Study material:
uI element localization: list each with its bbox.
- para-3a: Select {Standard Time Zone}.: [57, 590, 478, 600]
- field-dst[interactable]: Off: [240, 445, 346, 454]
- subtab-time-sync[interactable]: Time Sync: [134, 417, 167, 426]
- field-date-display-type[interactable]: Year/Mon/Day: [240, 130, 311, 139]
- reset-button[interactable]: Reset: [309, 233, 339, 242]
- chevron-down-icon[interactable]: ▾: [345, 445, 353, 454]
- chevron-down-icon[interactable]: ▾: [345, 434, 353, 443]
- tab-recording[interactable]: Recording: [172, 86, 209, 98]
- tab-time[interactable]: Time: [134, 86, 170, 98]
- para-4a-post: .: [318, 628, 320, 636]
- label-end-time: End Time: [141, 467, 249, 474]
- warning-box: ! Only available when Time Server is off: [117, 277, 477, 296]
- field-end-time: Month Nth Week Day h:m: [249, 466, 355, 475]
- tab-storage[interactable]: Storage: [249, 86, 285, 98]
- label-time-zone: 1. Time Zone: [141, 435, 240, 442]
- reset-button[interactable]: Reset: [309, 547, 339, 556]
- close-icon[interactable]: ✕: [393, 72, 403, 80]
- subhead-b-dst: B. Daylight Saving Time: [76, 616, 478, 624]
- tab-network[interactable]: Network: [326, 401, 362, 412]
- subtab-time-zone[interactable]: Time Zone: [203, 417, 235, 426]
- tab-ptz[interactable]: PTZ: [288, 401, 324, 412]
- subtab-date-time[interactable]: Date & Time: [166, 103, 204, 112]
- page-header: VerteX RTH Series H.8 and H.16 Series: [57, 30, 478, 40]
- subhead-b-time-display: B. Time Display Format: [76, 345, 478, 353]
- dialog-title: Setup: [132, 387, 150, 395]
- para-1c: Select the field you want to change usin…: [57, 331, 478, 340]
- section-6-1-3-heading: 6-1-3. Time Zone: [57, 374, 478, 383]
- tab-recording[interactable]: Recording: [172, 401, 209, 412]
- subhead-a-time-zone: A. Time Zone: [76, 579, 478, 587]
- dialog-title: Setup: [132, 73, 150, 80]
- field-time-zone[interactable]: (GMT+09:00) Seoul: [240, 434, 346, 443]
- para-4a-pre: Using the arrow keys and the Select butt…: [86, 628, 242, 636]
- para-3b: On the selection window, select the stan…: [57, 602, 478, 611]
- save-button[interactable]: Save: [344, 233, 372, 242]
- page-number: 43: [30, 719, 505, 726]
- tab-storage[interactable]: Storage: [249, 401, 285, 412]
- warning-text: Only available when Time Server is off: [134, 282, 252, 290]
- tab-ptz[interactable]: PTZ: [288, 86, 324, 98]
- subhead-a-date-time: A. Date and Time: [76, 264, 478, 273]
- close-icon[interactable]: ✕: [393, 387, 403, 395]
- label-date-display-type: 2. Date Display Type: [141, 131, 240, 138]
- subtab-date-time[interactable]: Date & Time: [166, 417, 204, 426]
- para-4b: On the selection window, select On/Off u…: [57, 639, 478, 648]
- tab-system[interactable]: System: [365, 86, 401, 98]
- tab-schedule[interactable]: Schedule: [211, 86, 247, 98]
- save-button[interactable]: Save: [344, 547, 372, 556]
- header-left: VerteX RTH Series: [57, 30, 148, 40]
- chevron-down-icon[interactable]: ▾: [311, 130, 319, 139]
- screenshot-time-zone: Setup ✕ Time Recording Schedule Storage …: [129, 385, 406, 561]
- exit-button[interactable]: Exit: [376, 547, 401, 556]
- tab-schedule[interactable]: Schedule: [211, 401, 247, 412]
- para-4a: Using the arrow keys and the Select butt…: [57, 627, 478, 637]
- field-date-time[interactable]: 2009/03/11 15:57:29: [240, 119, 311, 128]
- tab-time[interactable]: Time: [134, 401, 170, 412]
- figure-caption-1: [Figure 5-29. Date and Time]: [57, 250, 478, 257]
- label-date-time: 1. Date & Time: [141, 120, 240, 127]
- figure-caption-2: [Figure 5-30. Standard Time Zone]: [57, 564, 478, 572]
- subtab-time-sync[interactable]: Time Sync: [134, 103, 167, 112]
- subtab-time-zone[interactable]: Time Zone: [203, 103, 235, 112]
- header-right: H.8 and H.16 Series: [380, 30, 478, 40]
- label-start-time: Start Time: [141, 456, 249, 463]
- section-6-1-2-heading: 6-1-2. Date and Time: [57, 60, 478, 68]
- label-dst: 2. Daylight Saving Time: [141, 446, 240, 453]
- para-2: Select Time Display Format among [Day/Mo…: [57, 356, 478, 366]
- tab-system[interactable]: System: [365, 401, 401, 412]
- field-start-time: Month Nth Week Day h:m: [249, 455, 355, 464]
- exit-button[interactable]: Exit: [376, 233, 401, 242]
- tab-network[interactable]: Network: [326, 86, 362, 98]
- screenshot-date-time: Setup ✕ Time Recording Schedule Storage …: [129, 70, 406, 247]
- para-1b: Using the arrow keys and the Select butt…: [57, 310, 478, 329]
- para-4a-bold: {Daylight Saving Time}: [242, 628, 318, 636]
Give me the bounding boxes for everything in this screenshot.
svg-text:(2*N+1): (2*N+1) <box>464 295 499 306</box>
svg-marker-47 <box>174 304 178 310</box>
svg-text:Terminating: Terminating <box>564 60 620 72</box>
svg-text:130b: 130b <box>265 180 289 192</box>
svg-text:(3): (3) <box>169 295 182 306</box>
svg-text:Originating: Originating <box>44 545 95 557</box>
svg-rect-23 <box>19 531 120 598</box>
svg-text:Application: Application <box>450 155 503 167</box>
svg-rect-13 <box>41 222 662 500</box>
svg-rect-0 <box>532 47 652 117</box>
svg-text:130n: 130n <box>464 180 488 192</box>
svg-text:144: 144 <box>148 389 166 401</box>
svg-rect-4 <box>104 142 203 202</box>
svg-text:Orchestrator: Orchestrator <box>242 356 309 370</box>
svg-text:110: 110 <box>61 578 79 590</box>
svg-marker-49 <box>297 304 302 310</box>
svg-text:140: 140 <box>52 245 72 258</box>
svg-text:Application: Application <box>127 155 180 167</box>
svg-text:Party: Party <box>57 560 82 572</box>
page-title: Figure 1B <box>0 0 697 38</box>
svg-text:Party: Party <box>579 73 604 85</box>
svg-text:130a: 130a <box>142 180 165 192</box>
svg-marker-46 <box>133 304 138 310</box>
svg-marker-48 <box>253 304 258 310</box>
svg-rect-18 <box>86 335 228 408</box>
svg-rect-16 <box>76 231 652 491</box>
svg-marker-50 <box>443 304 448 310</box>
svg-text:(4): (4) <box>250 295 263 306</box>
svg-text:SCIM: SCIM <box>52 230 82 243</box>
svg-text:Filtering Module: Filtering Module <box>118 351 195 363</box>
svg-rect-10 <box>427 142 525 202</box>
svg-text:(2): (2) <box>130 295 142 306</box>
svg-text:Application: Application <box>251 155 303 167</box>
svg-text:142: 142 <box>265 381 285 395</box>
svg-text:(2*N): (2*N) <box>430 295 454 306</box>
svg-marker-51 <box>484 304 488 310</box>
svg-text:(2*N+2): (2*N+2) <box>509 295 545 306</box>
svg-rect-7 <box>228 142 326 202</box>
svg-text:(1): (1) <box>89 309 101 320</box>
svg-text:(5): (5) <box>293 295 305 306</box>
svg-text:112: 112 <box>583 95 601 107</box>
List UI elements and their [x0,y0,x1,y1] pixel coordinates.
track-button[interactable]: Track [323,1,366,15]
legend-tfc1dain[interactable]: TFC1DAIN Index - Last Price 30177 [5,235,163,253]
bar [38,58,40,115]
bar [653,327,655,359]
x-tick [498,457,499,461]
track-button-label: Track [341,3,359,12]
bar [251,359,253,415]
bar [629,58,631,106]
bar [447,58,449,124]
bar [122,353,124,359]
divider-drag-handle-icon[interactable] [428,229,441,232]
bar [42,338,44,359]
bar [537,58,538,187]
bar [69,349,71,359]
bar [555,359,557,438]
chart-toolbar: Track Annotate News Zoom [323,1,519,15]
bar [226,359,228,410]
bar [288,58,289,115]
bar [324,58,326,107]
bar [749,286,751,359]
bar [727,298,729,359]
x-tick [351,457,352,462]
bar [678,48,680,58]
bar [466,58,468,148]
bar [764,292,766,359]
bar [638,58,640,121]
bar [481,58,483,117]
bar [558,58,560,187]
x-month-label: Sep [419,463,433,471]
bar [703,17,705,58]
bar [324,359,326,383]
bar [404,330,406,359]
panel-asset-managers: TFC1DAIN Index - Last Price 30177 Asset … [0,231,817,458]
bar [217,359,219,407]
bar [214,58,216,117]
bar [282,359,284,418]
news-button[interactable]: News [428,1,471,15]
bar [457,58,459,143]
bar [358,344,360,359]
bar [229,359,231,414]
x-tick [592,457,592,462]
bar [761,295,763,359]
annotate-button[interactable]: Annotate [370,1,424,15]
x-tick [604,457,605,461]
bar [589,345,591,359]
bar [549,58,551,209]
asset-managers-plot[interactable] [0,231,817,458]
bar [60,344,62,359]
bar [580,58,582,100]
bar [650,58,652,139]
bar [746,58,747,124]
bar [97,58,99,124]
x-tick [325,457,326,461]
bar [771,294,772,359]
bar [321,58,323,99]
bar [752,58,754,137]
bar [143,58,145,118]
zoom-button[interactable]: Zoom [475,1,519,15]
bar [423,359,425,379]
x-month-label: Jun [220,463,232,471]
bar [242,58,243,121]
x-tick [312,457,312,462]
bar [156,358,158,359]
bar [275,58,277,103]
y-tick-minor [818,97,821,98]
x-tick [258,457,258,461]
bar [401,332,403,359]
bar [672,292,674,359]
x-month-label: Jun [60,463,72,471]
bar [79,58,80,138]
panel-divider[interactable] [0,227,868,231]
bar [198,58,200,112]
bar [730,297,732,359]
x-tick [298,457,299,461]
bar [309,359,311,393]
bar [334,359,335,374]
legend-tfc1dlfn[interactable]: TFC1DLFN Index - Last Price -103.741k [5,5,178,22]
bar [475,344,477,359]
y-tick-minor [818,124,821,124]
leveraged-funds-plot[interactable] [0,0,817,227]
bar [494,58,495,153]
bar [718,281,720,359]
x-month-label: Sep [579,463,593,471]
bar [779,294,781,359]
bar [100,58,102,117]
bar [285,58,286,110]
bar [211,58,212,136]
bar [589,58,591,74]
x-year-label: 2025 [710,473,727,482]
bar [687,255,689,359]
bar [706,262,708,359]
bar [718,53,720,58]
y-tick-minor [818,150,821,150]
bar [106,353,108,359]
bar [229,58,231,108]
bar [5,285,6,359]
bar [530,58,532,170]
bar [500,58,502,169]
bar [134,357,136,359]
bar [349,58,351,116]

Try it: From the data above, copy each line that has the string "managers".

Exercise solution:
panel-asset-managers: TFC1DAIN Index - Last Price 30177 Asset … [0,231,817,458]
asset-managers-plot[interactable] [0,231,817,458]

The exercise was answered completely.